Néanmoins, la question qui se pose maintenant est la suivante : Ahold a-t-il encore envie du combat que Delhaize doit mener en Belgique. Cela pourrait être la raison pour laquelle le mariage de rêve entre Ahold et Delhaize soit un échec, et ce même avant qu’il ne soit conclu.


Delhaize : d’AMS vers Coopernic et retour ?

Il y existe un autre fait remarquable à souligner. Il y a peu de temps, Delhaize quittait AMS, l’alliance européenne d’achat, pour rejoindre Coopernic. Ahold est le membre dominant d’AMS et il semblerait que Delhaize n’avait aucune envie de dévoiler une partie de ses conditions d’achat à Ahold, étant donné qu’Albert Heijn est un concurrent sur le marché belge.


Puisqu’au niveau des achats européens, Delhaize a tourné le dos à Ahold, il semblerait que c’est Ahold qui a pris l’initiative des pourparlers actuels. Pourquoi Delhaize aurait-il quitté AMS pour présenter une bague de fiançailles à Ahold quelques mois plus tard ? Pour l’instant, tout est encore à un stade très précoce, mais si les deux parties avaient été en discussions depuis un certain temps, le départ de Delhaize d’AMS n’aurait aucun sens.


Cela peut néanmoins avantager Delhaize dans ses pourparlers avec Ahold.

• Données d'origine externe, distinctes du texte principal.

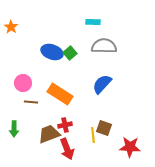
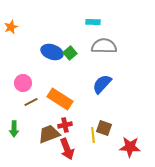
orange star: rotated 16 degrees clockwise
orange rectangle: moved 5 px down
brown line: rotated 32 degrees counterclockwise
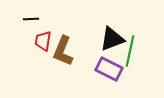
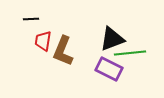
green line: moved 2 px down; rotated 72 degrees clockwise
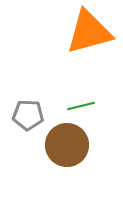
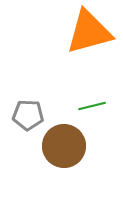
green line: moved 11 px right
brown circle: moved 3 px left, 1 px down
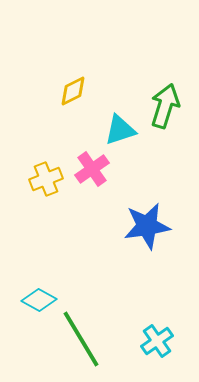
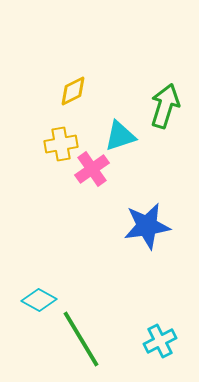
cyan triangle: moved 6 px down
yellow cross: moved 15 px right, 35 px up; rotated 12 degrees clockwise
cyan cross: moved 3 px right; rotated 8 degrees clockwise
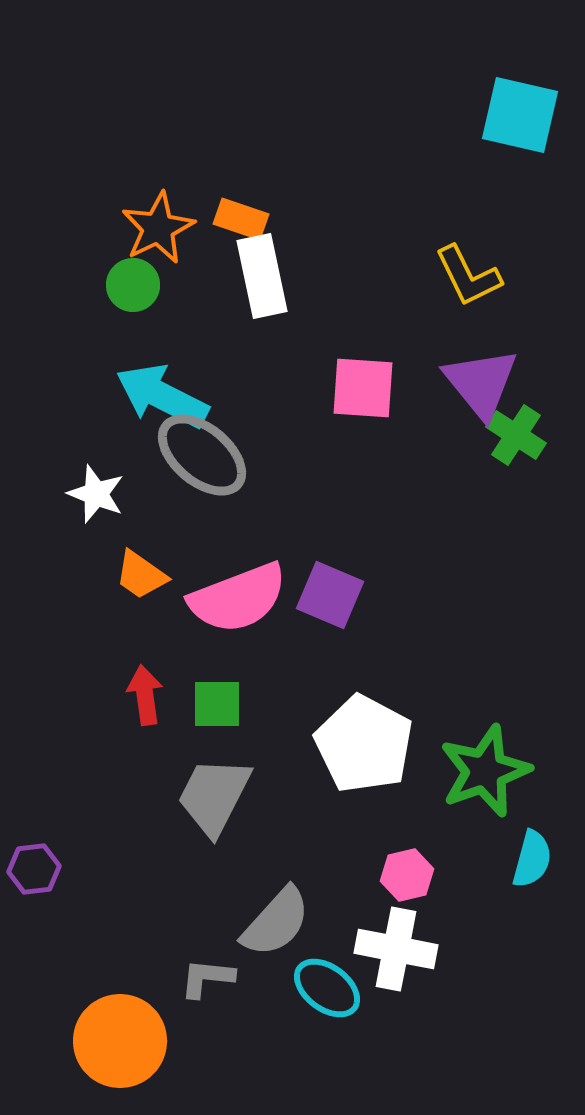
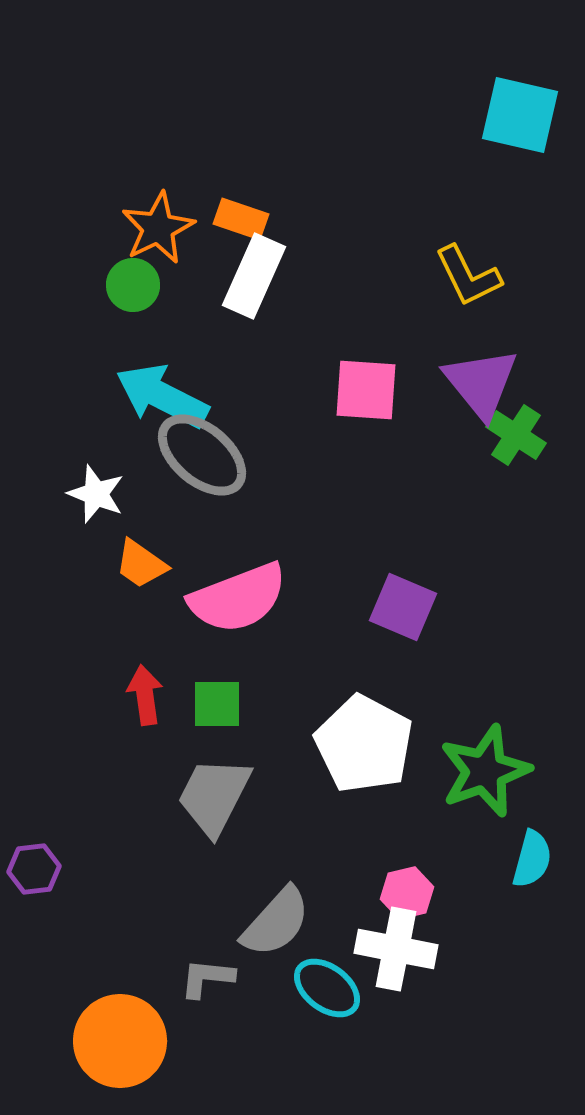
white rectangle: moved 8 px left; rotated 36 degrees clockwise
pink square: moved 3 px right, 2 px down
orange trapezoid: moved 11 px up
purple square: moved 73 px right, 12 px down
pink hexagon: moved 18 px down
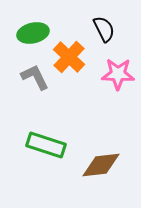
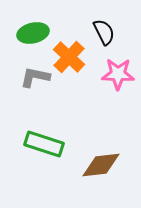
black semicircle: moved 3 px down
gray L-shape: rotated 52 degrees counterclockwise
green rectangle: moved 2 px left, 1 px up
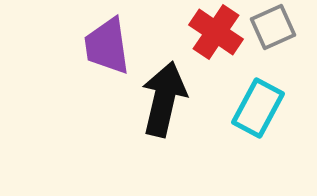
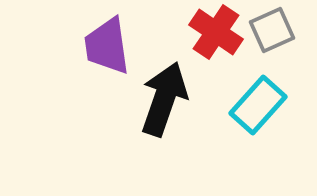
gray square: moved 1 px left, 3 px down
black arrow: rotated 6 degrees clockwise
cyan rectangle: moved 3 px up; rotated 14 degrees clockwise
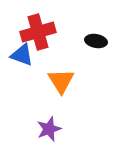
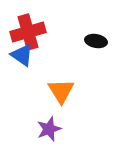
red cross: moved 10 px left
blue triangle: rotated 15 degrees clockwise
orange triangle: moved 10 px down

A l’heure actuelle, le retailer français E. Leclerc fait également partie de Coopernic et AMS approuvera certainement l’affiliation d’un important retailer français.


Pas de fusion mais une reprise

Alors que les discussions entre Ahold et Delhaize ont été confirmées, il faut néanmoins patienter pour savoir si elles aboutiront à un accord où toutes les parties intéressées peuvent se retrouver et où les différentes cultures organisationnelles peuvent se concilier en un ensemble harmonieux.

 

Compte tenu de la sensibilité du sujet, on parle officiellement d’une fusion ou – comme mentionné par les deux parties – d’une association des deux entreprises. Vu la réalité, il s’agirait plutôt d’une reprise de Delhaize par Ahold qui est plus important, plus rentable et mieux préparé à l’avenir omnichannel.


Voilà le message que Dick Boer et Frans Muller doivent faire passer de manière diplomatique à l’arrière-ban. Un défi en soi, certainement maintenant avec trois fuites d’information provenant de la table des négociations. D’autre part, vu la situation actuelle dans le retail, aucune organisation ne peut échapper à ce genre de défis.